Activity
Leave the pictures out. Transcribe exactly every line from the start of the records through the one containing "using solid-state electronics, IoT-enabled".

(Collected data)
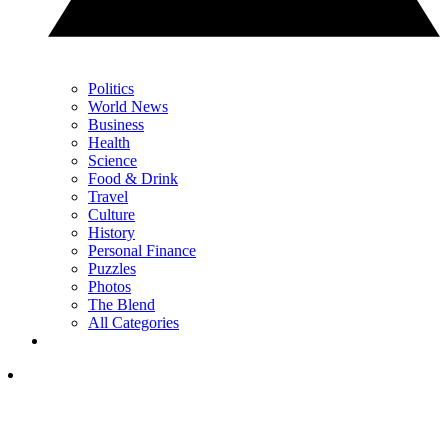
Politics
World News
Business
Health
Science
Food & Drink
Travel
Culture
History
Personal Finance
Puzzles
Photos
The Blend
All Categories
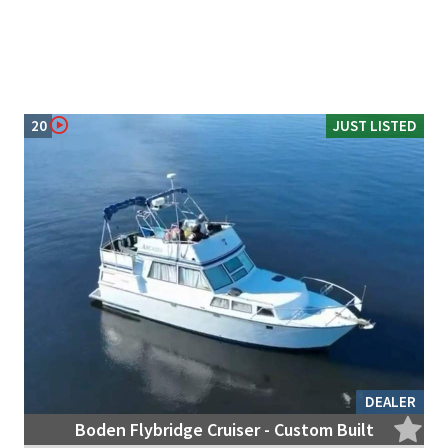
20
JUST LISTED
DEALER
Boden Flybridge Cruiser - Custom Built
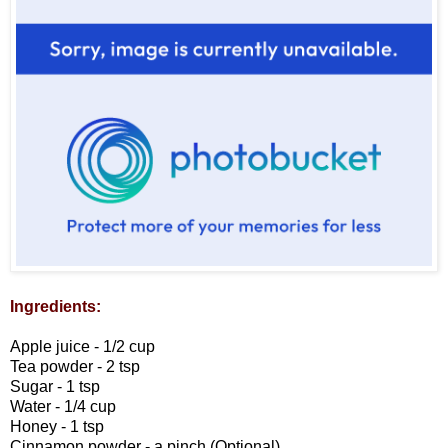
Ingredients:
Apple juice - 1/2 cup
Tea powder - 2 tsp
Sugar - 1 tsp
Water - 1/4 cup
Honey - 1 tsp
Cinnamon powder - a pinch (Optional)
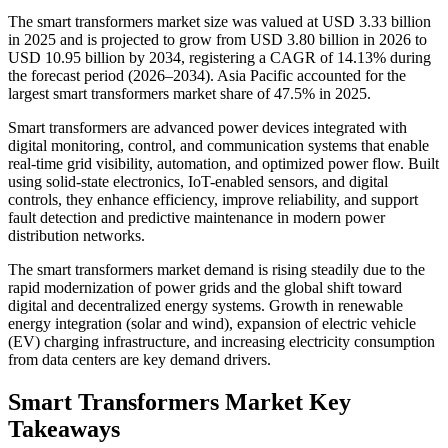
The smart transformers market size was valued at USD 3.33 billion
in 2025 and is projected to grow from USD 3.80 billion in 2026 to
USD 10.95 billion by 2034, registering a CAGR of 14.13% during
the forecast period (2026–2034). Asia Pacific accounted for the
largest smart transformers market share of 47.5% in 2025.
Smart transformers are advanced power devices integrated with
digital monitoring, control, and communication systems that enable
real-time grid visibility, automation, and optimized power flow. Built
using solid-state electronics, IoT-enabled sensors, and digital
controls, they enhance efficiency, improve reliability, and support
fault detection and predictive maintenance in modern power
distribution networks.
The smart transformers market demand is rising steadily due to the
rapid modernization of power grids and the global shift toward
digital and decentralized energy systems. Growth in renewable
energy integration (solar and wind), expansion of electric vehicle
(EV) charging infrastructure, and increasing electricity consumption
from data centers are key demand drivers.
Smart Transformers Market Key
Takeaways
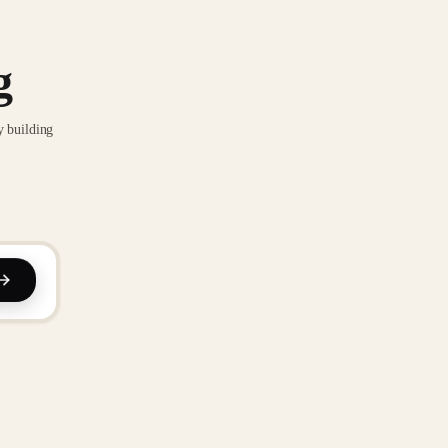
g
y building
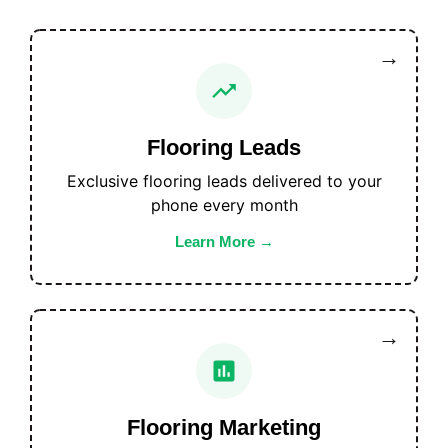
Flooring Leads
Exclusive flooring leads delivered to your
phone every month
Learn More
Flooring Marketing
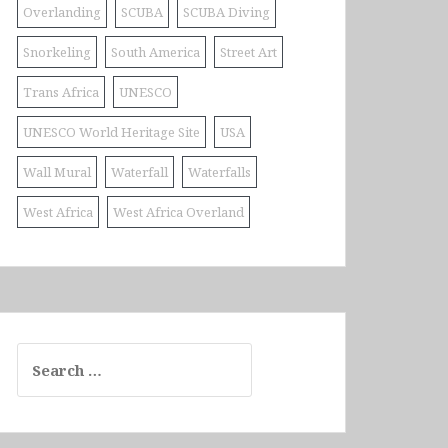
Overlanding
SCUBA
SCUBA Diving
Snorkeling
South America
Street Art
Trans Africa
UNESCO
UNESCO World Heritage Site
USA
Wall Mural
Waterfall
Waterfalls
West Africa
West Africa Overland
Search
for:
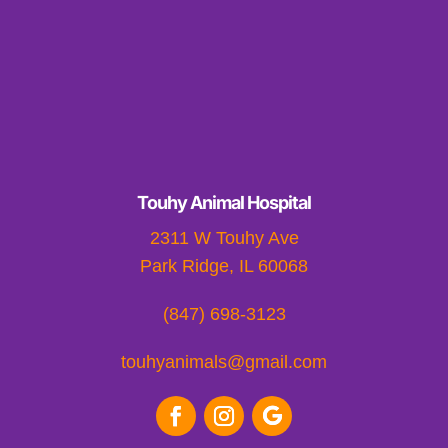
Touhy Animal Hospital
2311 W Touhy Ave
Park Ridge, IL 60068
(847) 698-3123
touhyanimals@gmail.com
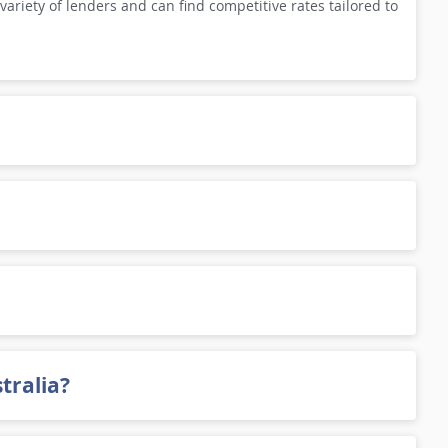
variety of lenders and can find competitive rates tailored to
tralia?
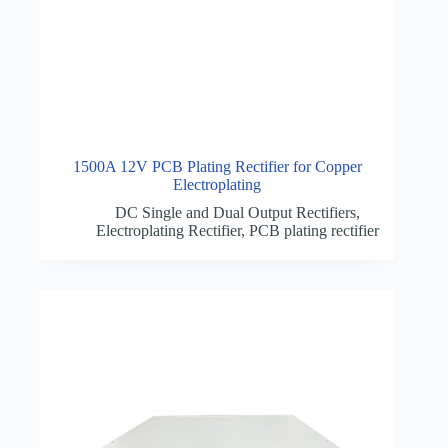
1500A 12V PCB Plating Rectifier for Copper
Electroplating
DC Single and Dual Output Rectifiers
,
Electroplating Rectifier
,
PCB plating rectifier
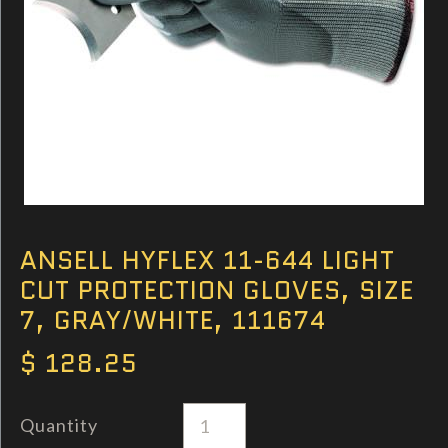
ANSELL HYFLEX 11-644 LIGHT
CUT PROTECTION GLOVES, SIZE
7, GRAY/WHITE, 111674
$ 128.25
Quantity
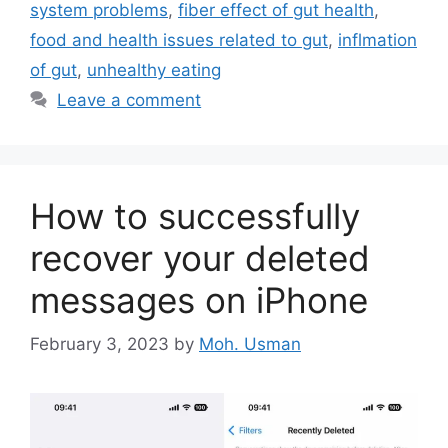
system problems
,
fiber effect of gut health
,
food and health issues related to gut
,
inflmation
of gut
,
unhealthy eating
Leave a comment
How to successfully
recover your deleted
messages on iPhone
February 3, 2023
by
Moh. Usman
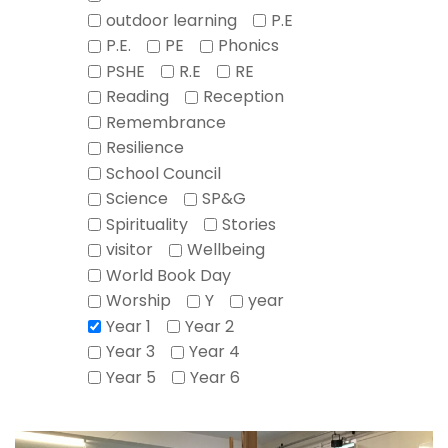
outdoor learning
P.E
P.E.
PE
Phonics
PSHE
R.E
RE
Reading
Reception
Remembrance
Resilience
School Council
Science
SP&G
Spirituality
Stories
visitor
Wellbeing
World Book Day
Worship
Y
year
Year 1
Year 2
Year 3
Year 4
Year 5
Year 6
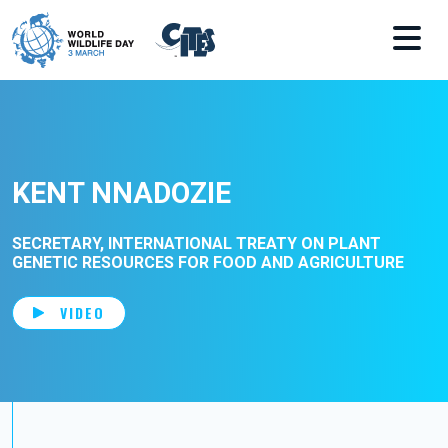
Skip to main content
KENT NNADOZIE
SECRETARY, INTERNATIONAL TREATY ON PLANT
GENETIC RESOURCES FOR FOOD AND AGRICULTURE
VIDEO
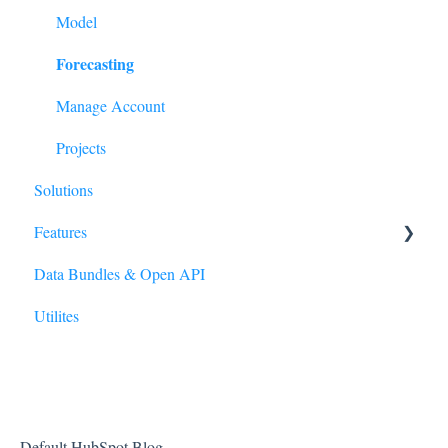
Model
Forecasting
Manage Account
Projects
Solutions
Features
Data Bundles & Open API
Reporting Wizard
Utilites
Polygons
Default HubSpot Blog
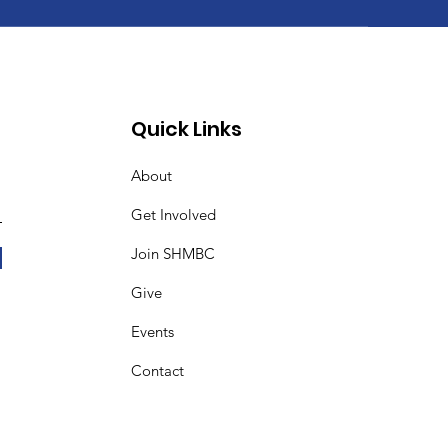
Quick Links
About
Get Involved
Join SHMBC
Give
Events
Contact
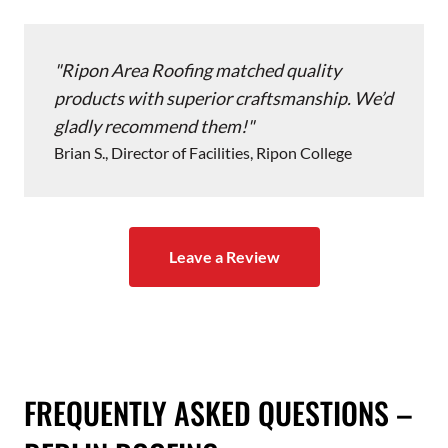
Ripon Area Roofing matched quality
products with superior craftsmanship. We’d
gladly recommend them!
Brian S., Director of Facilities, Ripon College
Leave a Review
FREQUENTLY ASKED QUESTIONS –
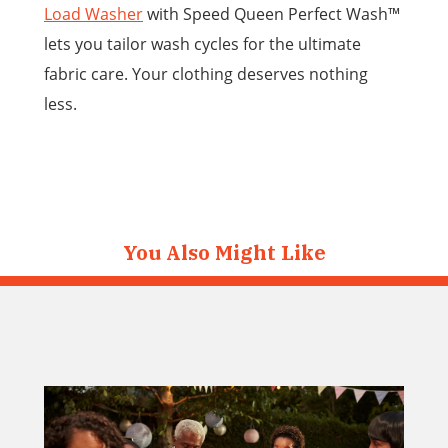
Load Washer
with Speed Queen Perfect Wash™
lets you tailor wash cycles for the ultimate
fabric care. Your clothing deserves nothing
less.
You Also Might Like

Result
Politics
World News
Business
Health
Science
Food & Drink
Travel
Culture
History
Personal Finance
Puzzles
Photos
The Blend
All Categories
20
JUST LISTED
DEALER
Boden Flybridge Cruiser - Custom Built
Ingredients:
Apple juice - 1/2 cup
Tea powder - 2 tsp
Sugar - 1 tsp
Water - 1/4 cup
Honey - 1 tsp
Cinnamon powder - a pinch (Optional)
The smart transformers market size was valued at USD 3.33 billion
in 2025 and is projected to grow from USD 3.80 billion in 2026 to
USD 10.95 billion by 2034, registering a CAGR of 14.13% during
the forecast period (2026–2034). Asia Pacific accounted for the
largest smart transformers market share of 47.5% in 2025.
Smart transformers are advanced power devices integrated with
digital monitoring, control, and communication systems that enable
real-time grid visibility, automation, and optimized power flow. Built
using solid-state electronics, IoT-enabled sensors, and digital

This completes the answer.